In some embodiments, the system 10 can further calculate a price index and adjust price for a particular time period (e.g., a particular quarter of a year). The system 10 can use a median price for price adjustment. The median price is less affected by extreme list prices. For example, the system 10 can calculate a quarter-to-quarter price index for different zip code indicator levels. For example, the system 10 can calculate a ratio of median prices associated with different time periods at a zip code level using a formula, such as (Median Price at Qx−Median Price at Qx−1)/Median Price Qx−1) for a price index corresponding to the quarter Qx. A quarter prior the Qx is represented as Qx−1. The system 10 can adjust the quarter-to-quarter price index. There may be some extreme price indexes, indicating not enough properties at that zip code indicator level. The system 10 can calculate a price index at a more aggregated level. For example, if a price index is larger than a first threshold (e.g., 1.6) or a price index is lower than a second threshold (e.g., 0.7), the system 10 can calculate a price index at a further aggregated level for zip codes at Zip 5, Zip 3 and Zip 2 indicator levels. The system 10 can calculate a cumulative price index indicative of a product of price indices in the past time periods and current time period. For example, with an individual quarter-quarter price index and corresponding quarter and year, the system 10 can calculate a price index from different quarters by multiplying all quarter-quarter price indices before the current quarter and year with a quarter-quarter price index for the current quarter. Further, the system 10 can determine a cumulative price index for Q3 2020 at the zip code 10005 by multiplying price indexes of Q1 2020−Q3 2020. The system 10 can adjust a list price using the cumulative price index by multiplying the list price with the cumulative price index. It should be understood that the above process is not limited to quarters, but can be applied to other time periods (e.g., daily, weekly, monthly, seasonally, yearly, or particular time periods that are contiguous or noncontiguous). It should also be understood that the step 54 can be performed by the comparable property group estimation module 20a.
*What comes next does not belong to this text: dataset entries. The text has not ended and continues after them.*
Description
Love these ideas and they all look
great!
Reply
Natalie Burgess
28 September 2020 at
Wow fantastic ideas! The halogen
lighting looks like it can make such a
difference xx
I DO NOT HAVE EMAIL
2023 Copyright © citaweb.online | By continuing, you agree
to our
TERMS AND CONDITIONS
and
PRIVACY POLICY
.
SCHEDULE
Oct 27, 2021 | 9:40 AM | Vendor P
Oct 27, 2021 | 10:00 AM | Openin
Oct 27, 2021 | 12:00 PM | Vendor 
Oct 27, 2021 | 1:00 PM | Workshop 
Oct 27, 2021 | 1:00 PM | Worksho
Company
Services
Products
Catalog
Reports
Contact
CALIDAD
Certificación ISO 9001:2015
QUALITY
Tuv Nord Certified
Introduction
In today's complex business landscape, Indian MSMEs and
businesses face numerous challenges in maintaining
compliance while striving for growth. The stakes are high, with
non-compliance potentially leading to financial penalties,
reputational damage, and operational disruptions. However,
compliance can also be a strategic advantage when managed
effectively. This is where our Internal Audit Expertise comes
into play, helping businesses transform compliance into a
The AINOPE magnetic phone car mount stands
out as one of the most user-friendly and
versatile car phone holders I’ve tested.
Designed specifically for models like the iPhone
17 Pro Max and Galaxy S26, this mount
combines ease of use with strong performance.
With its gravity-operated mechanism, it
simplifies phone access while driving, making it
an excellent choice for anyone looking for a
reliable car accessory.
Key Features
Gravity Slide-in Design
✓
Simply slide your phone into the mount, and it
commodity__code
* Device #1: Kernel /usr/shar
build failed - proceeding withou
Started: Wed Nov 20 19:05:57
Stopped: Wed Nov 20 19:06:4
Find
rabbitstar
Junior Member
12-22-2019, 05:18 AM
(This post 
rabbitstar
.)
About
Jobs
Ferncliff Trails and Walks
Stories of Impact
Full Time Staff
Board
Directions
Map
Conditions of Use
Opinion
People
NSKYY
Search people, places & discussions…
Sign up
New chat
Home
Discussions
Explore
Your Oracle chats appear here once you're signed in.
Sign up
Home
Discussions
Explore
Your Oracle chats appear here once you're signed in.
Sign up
In step 56, the system 10 determines a group of properties with similar property characteristics. Examples of characteristics include a living area size, a lot size, a number of bathrooms, a number of bedrooms, a number of garage spaces, a listed price, property types, a built year, a ratio between a living area size and a lot size, and/or suitable property features. The system 10 can group properties with similar property characteristics for different locations using a decision tree. For example, the system 10 can define a zip code analytics level by utilizing zip code indicators and splitting into two zip code analytics levels, ZIP 5 and REST. In some embodiments, the system 10 can use different machine learning models for different property types. For example, the system 10 can use two machine learning models for single family and condo/townhouse based on a zip code analytics level. In some embodiments, the system 10 can use the same machine learning model for different property types. The system 10 can further define various tiers (e.g., tier I, II, III or the like) based on the adjusted prices. A tier is also referred to a comparable property group. The split can be 40%, 40%, 20% for tier I, II, III. The system 10 can define tier levels based on a zip code analytics level so that the tier is consistent with a zip code level. For example, a zip code analytics level as ZIP 5 refers to a split within 5-digit zip code. A zip code analytics level as REST indicates that if a property count at 3-digit zip code is less than a threshold (e.g., 100), the system 10 defines a tier level at a state level, otherwise defines a tier level within same 3-digit zip code. The system 10 can build decision tree machine learning models for different states, property types and zip code levels with three tiers as target and property characteristics. For example, the system 10 can build four machine learning models including a model for single family properties at a ZIP 5 level, a model for single family properties at a REST level, a model for condo/townhouse at a ZIP 5 level, and a model for a condo/townhouse at a REST level. These four machine learning models can be associated with five binned property features including a year built, a living area size, a lot size, number of bedrooms, and a number of bathrooms. The system 10 can generate a lookup table (also referred as to Rule table in
In some embodiments, after testing on various clustering methods, the system 10 uses classification methods instead of unsupervised methods to accurately define property groups considering zip codes and property features, compared with the conventional methods (such as k-means clustering and Gaussian mixture model) that do not work well in high-dimensional cases considering various zip codes and property features.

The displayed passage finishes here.